Lesen macht reich
S-Bahnhof Savignyplatz. Die junge Frau sitzt am Ende der langen Treppe vor dem Ausgang. Meist im Schneidersitz. In der Regel ist sie nachmittags anzutreffen. Große Brille, Hoodie, die Nase stets in ein Buch vertieft. Sie hat sich eingerichtet. Eine Decke auf dem Boden. Zwei, drei Kissen im Rücken, ein paar Kuscheltiere. Im Beutel ein Stück Fladenbrot. Die Frau hat hier ihren Stammplatz. Sie liest in aller Ruhe, als wäre es das Normalste der Welt. Passanten eilen hektisch vorbei, an der Leserin mit ihrer kleinen Spendenschale. Die junge Frau spricht keine Menschen an, schnorrt nicht, verkauft keinen „Straßenfeger“, wirft niemanden einen flehenden Blick zu. Kein „Haste mal nen Euro oder was zu essen für mich!“ Kaum jemand nimmt Notiz. Viele starren auf ihr Handy. Typisch Berlin. Die junge Frau liest.

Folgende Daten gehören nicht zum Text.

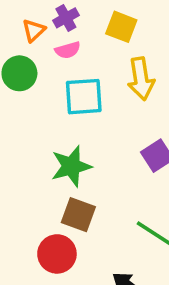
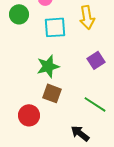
red circle: (57, 254) -> (29, 115), moved

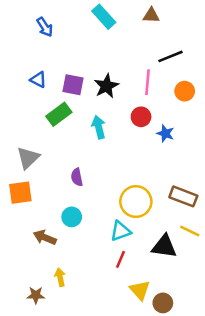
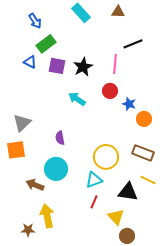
orange circle: (185, 91) -> (144, 119), moved
green rectangle: (59, 114) -> (46, 44), moved
cyan arrow: (99, 127) -> (77, 99), turned -42
cyan circle: (72, 217) -> (56, 169), size x1.5
yellow arrow: (60, 277) -> (47, 216), size x1.6
yellow triangle: (140, 290) -> (116, 217), moved

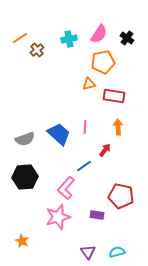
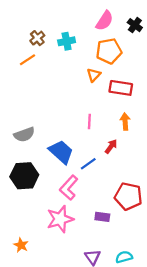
orange line: (20, 38) -> (28, 60), moved
cyan cross: (69, 39) -> (67, 41), moved
orange triangle: (89, 84) -> (94, 75), turned -32
blue trapezoid: (59, 134) -> (61, 152), moved

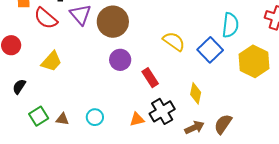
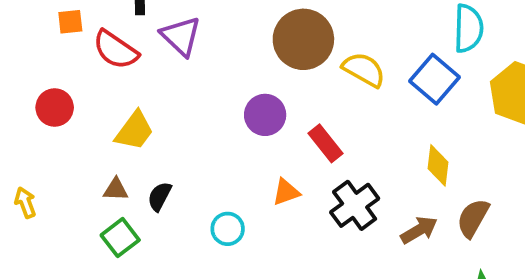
brown circle: (113, 22) -> (303, 39), moved
black semicircle: (19, 87) -> (160, 196), moved
yellow diamond: (196, 93) -> (438, 165), moved
brown triangle: (62, 119) -> (116, 190), moved
orange triangle: (137, 119) -> (286, 192), moved

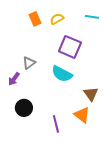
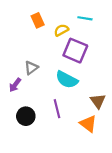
cyan line: (92, 17) -> (85, 18), moved
yellow semicircle: (57, 19) -> (61, 30), moved
purple line: (56, 124) -> (57, 109), moved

Ich kenne sie seit einiger Zeit. Ich versorge sie mit Büchern. Auch mein eigenes habe ich ihr schon in die Hand gedrückt. Ab und zu etwas stecke ich etwas in die Spendenbüchse. Manchmal reden wir über das, was sie liest. Meistens ist ein Mix aus großer Weltliteratur oder einfachen Herz-Schmerz-Geschichten. Sie liest beinahe alles, was sie in die Finger bekommt. Vor kurzem kauerte sie über einem Öko-Thriller. Und? – „Ich lese das Buch zum vierten Mal.“ Warum? Ist das Buch so gut? – „Nein.“ So kompliziert? – „Nein.“ Sie schüttelt den Kopf. „Ich habe nichts anderes. Deshalb das vierte Mal.“ Wir lachen beide.

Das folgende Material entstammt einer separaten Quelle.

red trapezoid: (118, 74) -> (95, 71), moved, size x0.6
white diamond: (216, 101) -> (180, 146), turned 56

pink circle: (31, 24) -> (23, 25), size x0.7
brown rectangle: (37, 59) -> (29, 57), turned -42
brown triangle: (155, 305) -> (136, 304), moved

Bei meinem nächsten Heimweg bringe ich zwei Bücher mit. Das trifft sich gut, weil ich in diesen Tagen sowieso meinen großen ZDF-Bestand auflösen muss, was mir extrem schwerfällt. An vielen Büchern hänge ich. Zu viele Erinnerungen. Ich entscheide mich für die Pulitzer-Preisträgerin Elizabeth Strout. Am Meer. Den „zartesten Lockdown-Roman“, verspricht eine Rezension. Die US-Bestsellerautorin erzählt von einer Frau, die mit ihrem Ex-Mann während der Pandemie aus New York in die einsame Zweisamkeit eines alten Landhauses flieht. Man ahnt es. Die Idylle wird zur Hölle.
Das zweite, ein älteres Buch ist von einer hochtalentierten Autorin aus dem Kaukasus. Olga Grjasnova. Der Russe ist einer, der Birken liebt. Der Titel ist genial. Er macht neugierig. Die Geschichte: Mascha ist jung und eigenwillig. Aserbaidschanerin, Jüdin oder auch Türkin und Französin. Als Immigrantin macht sie in Deutschland rasch die Erfahrung der Sprachlosigkeit. Mittlerweile „spricht sie fünf Sprachen fließend und ein paar weitere so „wie die Ballermann-Touristen Deutsch“, heißt es im Verlagstext.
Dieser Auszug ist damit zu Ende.